Traceback (most recent call last):
  File "/home/b/b309141/scripts/iris/cube_weights.py", line 24, in <module>
    cube = cube.collapsed('a', iris.analysis.SUM, weights=[0, 1])
  File "/work/bd0854/b309141/mambaforge/envs/esm/lib/python3.10/site-packages/iris/cube.py", line 3785, in collapsed
    data_result = aggregator.lazy_aggregate(
  File "/work/bd0854/b309141/mambaforge/envs/esm/lib/python3.10/site-packages/iris/analysis/__init__.py", line 545, in lazy_aggregate
    return self.lazy_func(data, axis=axis, **kwargs)
  File "/work/bd0854/b309141/mambaforge/envs/esm/lib/python3.10/site-packages/iris/analysis/__init__.py", line 1136, in inner_stat
    dask_result = dask_stats_function(array, axis=axis, **kwargs)
  File "/work/bd0854/b309141/mambaforge/envs/esm/lib/python3.10/site-packages/iris/analysis/__init__.py", line 1136, in inner_stat
    dask_result = dask_stats_function(array, axis=axis, **kwargs)
  File "/work/bd0854/b309141/mambaforge/envs/esm/lib/python3.10/site-packages/iris/analysis/__init__.py", line 1408, in _lazy_sum
    wsum = da.sum(weights_in * array, **kwargs)
  File "/work/bd0854/b309141/mambaforge/envs/esm/lib/python3.10/site-packages/dask/array/core.py", line 223, in wrapper
    return f(self, other)
  File "/work/bd0854/b309141/mambaforge/envs/esm/lib/python3.10/site-packages/dask/array/core.py", line 2349, in __rmul__
    return elemwise(operator.mul, other, self)
  File "/work/bd0854/b309141/mambaforge/envs/esm/lib/python3.10/site-packages/dask/array/core.py", line 4762, in elemwise
    broadcast_shapes(*shapes)
  File "/work/bd0854/b309141/mambaforge/envs/esm/lib/python3.10/site-packages/dask/array/core.py", line 4690, in broadcast_shapes
    raise ValueError(
ValueError: operands could not be broadcast together with shapes (2,) (2, 3)

How To Reproduce

import dask.array as da
import iris
print("iris version:", iris.__version__)
print()
from iris.coords import AuxCoord
from iris.cube import Cube
aux_coord = AuxCoord([1, 2], var_name='a')
cube = Cube(da.arange(2 * 3).reshape(2, 3), aux_coords_and_dims=[(aux_coord, 0)])
cube = cube.collapsed('a', iris.analysis.SUM, weights=[0, 1])

Expected behaviour

No fail.

Environment

rcomer commented 1 year ago

I've confirmed this failure is still reproduced in the v3.4 release candidate.
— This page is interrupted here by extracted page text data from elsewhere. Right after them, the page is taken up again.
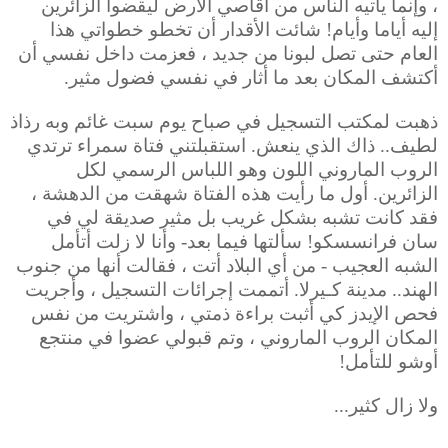
، وإنما يأتيه الناس من أقاصي الأرض ليقضوا الزائرين
إليه أياما وأيام! شائت الأقدار أن تخطو خطواتي هذا
العام حتى تصل لبونا من جديد ، فعزمت داخل نفسي أن
أكتشف المكان بعد ما أثار في نفسي فضول مثير.
ذهبت لمكتب التسجيل في صباح يوم سبت غائم وبه رذاذ
لطيف.. ذاك الذي ينعش. استقبلتني فتاة سمراء ترتدي
الروب الماروني اللون وهو اللباس الرسمي لكل
الزائرين. أول ما رأيت هذه الفتاة شهقت من الدهشة ،
فقد كانت تشبه بشكل غريب بل مثير صديقة لي في
سان فرانسسكو! سألتها فيما بعد- وأنا لا زلت أتأمل
الشبه العجيب - من أي البلاد أتت ، فقالت أنها من جنوب
الهند.. مدينة كـيرلا. أتممت إجرائات التسجيل ، وأجريت
فحص الإيدز كي أثبت براءة ذمتي ، واشتريت من نفس
المكان الروب الماروني ، وتم قبولي عضوا في منتجع
أوشو للتأمل!
ولا زال كثير...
This is only a problem for the lazy case because in the real case collapsed always moves the aggregation dimension(s) to the trailing dim

https://github.com/SciTools/iris/blob/57647d2c413dc3b85ecdde566a6340c9e43ad83b/lib/iris/cube.py#L3922-L3932

That said, if you pass your weights as a list in the real case, you get a failure here

https://github.com/SciTools/iris/blob/57647d2c413dc3b85ecdde566a6340c9e43ad83b/lib/iris/cube.py#L3936

Possibly we just need to use broadcast_to_shape before

https://github.com/SciTools/iris/blob/57647d2c413dc3b85ecdde566a6340c9e43ad83b/lib/iris/analysis/__init__.py#L1620

trexfeathers commented 1 year ago

Probably best to look at this AFTER the changes in #5084!

schlunma commented 1 year ago

Yes, definitely! I actually noticed this bug while writing tests for #5084 (it is still present after applying the changes from this PR).